» Supplied records:
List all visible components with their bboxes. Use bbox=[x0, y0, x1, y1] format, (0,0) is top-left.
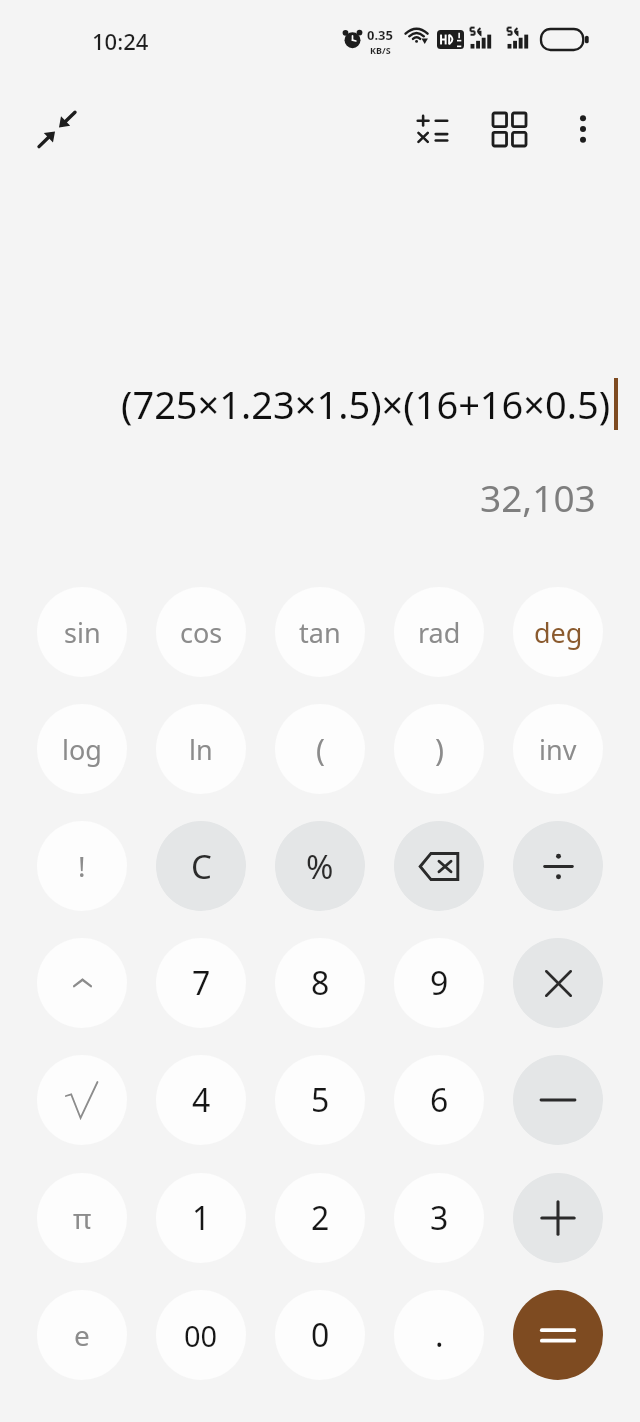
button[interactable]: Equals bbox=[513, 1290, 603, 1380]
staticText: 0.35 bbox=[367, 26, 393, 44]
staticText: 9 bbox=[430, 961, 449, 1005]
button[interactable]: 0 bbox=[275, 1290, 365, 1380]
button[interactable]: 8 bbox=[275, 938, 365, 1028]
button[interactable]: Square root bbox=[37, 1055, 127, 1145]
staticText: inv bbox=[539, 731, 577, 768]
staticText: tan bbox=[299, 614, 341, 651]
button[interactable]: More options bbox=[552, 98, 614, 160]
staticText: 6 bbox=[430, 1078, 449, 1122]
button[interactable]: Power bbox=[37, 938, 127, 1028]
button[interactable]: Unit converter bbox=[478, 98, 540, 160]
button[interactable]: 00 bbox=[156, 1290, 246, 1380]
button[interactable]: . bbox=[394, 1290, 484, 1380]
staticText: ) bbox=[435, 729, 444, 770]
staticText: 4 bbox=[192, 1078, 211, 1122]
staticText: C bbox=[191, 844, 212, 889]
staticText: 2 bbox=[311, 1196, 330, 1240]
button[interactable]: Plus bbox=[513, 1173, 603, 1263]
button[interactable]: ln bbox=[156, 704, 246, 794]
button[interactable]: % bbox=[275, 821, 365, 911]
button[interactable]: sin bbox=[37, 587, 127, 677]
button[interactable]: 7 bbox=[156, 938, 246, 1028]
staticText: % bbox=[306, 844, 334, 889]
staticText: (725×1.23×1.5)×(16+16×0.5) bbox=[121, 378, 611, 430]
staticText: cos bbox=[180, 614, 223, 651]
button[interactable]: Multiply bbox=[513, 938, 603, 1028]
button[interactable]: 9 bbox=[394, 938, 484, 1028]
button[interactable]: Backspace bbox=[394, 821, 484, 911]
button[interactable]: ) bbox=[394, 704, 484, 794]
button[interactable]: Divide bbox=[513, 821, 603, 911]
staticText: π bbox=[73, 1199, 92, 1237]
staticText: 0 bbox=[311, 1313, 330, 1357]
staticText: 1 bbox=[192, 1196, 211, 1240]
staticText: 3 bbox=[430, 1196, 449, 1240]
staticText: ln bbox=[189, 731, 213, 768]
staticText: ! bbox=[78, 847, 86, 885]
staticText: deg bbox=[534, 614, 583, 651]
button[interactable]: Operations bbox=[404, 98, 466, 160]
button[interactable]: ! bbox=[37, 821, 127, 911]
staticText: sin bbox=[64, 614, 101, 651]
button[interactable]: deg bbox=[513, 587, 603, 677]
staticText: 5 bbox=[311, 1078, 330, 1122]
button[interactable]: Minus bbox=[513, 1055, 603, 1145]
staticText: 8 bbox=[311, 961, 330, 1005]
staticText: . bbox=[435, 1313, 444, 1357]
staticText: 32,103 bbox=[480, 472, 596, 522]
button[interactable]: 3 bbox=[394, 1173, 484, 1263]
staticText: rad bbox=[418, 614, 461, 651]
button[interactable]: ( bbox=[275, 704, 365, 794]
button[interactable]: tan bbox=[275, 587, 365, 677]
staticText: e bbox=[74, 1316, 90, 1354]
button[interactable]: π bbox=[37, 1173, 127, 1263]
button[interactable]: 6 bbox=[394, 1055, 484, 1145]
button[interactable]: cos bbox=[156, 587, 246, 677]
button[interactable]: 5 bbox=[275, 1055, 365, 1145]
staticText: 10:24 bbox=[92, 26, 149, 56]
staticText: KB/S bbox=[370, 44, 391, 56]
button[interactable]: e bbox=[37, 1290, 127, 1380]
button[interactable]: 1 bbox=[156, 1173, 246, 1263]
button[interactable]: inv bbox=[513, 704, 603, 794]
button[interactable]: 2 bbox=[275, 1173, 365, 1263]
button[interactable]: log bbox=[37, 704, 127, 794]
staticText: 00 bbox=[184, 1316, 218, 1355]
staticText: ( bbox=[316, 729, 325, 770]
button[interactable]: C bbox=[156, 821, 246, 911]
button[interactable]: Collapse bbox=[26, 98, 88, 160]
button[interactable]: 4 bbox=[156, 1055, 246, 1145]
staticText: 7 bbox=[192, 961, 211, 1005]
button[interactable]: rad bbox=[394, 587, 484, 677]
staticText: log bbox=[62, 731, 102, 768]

...

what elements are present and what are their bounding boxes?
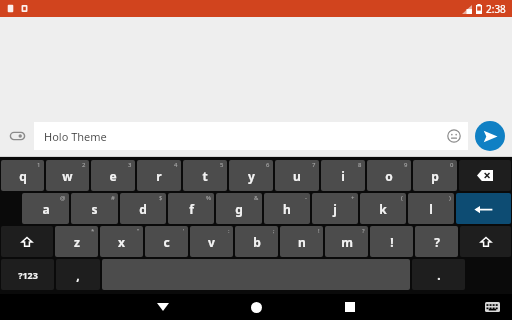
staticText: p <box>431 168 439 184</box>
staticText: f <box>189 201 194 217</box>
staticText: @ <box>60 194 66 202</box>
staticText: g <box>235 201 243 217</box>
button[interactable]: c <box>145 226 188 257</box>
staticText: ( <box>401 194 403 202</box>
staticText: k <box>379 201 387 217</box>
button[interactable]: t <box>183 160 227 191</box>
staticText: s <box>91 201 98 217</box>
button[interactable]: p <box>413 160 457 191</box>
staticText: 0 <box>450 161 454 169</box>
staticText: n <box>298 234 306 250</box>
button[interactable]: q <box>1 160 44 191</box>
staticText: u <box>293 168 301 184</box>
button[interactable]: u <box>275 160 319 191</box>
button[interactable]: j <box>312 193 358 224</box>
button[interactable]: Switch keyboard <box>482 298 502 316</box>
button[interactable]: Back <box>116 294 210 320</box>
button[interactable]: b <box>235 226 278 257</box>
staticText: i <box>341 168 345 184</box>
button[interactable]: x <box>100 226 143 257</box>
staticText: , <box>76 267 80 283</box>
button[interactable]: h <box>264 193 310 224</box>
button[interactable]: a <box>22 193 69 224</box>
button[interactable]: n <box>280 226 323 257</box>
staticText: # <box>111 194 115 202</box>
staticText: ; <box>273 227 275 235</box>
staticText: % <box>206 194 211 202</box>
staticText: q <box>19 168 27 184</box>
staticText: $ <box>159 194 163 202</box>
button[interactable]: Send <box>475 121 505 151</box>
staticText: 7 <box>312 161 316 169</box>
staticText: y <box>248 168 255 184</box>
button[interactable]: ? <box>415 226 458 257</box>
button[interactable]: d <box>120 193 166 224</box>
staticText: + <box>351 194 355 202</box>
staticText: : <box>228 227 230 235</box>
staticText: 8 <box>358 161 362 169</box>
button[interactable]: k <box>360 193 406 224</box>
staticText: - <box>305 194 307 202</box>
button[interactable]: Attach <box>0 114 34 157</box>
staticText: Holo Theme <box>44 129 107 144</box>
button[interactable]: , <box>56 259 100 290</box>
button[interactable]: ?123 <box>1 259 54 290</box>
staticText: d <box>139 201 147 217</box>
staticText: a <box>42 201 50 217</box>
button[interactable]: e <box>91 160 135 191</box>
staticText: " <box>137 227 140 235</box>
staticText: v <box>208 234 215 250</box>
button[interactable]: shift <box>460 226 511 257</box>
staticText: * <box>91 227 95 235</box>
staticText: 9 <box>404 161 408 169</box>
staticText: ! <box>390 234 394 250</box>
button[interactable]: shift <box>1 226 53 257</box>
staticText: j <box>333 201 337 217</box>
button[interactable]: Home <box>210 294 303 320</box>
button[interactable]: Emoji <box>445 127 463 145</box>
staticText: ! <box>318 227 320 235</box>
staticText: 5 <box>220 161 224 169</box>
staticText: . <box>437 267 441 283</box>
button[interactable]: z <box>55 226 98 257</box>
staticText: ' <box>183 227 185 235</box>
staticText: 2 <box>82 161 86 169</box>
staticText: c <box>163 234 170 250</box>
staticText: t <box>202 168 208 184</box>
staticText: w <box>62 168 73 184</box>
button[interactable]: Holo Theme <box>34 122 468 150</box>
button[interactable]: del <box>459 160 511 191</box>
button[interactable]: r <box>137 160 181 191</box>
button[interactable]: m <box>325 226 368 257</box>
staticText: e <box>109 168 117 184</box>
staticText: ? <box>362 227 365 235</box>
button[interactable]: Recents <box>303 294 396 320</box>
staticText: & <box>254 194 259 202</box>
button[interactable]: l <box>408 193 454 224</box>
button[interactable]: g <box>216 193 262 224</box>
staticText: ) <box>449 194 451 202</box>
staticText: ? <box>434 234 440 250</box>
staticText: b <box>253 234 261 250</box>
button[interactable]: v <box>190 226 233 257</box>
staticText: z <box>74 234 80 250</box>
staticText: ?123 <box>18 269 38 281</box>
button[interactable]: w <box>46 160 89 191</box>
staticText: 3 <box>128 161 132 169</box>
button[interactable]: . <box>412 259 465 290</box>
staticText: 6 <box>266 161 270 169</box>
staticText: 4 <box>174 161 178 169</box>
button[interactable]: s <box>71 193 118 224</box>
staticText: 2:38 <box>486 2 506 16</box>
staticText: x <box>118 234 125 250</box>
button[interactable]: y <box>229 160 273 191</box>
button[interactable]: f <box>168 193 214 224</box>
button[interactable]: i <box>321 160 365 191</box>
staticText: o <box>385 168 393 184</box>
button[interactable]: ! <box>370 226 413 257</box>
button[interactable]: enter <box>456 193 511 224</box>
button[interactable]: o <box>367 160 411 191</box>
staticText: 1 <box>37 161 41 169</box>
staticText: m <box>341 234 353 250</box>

» Your assignment:
Lines that contain "Theme" should be pulled from the entries above and reported.

» Answer for this exercise:
staticText: Holo Theme <box>44 129 107 144</box>
button[interactable]: Holo Theme <box>34 122 468 150</box>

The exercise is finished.